● Aim of the exercise
Your answer should consist of each line below that includes the word "peuple".

(Data extracted from a collection)
•••

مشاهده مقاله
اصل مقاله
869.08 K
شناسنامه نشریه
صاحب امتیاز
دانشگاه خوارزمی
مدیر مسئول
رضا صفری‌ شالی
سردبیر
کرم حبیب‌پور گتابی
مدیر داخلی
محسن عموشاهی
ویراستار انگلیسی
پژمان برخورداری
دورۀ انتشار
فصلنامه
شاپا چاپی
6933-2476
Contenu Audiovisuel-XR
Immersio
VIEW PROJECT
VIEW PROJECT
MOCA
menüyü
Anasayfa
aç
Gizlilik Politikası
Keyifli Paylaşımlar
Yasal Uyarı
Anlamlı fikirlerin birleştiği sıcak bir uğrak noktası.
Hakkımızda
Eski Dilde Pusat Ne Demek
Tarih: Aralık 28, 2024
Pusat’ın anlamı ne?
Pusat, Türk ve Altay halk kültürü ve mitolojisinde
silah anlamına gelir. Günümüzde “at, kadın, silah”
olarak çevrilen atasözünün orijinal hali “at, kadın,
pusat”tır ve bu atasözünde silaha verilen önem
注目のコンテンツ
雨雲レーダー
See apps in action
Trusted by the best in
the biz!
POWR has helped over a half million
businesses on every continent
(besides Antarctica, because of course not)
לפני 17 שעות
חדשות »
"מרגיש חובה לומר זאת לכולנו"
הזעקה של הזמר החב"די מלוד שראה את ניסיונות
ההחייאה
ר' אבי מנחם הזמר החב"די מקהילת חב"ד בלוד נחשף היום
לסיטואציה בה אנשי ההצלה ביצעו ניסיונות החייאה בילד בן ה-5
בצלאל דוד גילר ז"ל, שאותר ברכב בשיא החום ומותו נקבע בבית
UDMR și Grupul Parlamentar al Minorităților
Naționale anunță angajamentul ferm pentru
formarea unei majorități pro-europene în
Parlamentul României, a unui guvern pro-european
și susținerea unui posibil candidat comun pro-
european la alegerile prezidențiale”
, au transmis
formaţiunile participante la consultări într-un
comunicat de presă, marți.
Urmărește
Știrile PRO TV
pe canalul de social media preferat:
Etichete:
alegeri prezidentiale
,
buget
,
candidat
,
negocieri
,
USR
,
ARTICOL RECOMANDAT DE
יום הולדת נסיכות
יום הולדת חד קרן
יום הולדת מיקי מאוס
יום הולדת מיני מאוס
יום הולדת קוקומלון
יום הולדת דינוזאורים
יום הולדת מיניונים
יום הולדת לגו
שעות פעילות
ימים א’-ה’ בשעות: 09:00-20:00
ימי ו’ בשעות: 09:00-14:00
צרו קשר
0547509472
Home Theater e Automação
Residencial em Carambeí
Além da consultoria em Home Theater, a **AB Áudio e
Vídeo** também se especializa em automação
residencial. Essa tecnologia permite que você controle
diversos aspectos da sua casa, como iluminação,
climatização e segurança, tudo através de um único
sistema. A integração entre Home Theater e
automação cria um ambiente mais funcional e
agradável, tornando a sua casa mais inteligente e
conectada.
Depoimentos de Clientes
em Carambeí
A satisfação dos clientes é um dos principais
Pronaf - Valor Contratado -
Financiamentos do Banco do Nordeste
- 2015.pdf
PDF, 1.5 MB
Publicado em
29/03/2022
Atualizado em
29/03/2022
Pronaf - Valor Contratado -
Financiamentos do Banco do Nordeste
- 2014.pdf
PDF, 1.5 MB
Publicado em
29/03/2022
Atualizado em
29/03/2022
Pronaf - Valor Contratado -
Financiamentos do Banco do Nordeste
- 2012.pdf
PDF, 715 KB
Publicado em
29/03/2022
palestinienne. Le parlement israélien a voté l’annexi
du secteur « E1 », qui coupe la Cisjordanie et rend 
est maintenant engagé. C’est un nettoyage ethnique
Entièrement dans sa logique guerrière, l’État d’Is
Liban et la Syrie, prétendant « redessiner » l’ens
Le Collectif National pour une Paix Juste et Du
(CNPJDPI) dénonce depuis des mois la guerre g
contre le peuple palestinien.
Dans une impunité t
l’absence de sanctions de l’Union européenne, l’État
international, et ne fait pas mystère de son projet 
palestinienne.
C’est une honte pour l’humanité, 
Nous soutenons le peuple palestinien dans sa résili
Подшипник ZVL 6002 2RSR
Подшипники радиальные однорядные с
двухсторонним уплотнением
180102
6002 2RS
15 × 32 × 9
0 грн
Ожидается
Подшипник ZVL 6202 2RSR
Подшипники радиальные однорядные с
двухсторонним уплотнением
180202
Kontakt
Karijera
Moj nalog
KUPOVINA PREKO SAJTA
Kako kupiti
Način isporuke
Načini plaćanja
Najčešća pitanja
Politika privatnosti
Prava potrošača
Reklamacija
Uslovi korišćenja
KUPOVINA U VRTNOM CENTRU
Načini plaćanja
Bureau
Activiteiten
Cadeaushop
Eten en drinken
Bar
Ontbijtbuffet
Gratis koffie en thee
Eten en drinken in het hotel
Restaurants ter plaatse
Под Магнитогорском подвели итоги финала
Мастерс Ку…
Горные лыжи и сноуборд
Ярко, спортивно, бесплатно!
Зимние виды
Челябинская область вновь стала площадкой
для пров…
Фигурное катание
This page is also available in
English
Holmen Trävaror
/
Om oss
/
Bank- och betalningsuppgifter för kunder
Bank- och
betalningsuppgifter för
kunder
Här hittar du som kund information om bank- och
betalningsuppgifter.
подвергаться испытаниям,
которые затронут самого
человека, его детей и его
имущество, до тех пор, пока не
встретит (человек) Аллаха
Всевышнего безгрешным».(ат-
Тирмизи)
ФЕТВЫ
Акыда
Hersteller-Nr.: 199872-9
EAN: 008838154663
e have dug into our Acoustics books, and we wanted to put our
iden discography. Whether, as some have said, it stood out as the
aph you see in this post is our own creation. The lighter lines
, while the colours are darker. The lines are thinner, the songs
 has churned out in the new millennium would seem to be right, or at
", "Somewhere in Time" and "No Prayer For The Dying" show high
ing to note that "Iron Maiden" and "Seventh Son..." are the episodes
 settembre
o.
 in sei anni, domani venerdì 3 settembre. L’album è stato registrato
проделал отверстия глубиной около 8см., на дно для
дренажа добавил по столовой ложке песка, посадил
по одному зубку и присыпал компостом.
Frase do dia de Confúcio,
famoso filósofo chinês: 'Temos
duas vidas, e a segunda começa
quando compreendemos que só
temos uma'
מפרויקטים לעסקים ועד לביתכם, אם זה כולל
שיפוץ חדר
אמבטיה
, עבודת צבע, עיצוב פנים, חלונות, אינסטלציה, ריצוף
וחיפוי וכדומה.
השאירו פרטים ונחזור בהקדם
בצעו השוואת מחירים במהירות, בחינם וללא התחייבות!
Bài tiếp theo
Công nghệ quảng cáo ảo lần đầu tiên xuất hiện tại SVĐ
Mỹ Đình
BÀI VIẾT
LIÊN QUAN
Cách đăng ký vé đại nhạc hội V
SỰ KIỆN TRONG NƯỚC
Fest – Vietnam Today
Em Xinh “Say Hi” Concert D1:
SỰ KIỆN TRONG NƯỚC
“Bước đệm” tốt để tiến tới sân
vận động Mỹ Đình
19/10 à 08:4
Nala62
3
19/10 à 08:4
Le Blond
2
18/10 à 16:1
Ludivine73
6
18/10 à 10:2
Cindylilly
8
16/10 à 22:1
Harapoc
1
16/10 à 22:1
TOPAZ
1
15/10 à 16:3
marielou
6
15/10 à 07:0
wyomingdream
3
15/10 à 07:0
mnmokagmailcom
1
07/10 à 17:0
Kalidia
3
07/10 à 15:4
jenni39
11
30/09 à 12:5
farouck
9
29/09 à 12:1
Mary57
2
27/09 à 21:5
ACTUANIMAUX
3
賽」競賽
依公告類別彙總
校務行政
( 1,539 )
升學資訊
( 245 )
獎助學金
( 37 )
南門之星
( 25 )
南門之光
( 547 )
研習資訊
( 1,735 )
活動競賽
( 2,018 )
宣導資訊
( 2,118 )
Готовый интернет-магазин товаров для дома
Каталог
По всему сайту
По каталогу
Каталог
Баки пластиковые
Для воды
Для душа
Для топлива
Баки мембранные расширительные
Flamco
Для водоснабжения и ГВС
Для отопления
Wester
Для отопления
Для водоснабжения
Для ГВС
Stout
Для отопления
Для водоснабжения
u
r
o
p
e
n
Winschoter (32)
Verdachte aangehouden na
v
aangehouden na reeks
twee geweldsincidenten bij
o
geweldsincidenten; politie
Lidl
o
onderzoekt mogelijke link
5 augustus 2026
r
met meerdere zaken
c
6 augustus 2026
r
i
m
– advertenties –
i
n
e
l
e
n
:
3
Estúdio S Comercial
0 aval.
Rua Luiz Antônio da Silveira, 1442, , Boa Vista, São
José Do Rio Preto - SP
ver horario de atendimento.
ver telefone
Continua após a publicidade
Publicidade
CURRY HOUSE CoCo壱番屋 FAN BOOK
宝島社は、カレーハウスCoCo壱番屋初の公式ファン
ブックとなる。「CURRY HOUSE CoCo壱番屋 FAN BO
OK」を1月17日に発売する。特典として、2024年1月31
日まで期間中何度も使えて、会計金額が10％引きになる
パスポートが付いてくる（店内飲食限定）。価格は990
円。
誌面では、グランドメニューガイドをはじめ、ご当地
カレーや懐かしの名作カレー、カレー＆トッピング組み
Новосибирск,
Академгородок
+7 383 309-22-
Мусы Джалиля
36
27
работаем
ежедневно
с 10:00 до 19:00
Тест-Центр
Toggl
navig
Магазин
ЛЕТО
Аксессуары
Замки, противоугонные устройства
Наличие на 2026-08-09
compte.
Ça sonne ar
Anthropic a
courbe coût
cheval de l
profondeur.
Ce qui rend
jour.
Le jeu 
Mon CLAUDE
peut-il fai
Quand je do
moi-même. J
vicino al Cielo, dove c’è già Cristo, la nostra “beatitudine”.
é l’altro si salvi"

•••

● Solution below
contre le peuple palestinien.
Nous soutenons le peuple palestinien dans sa résili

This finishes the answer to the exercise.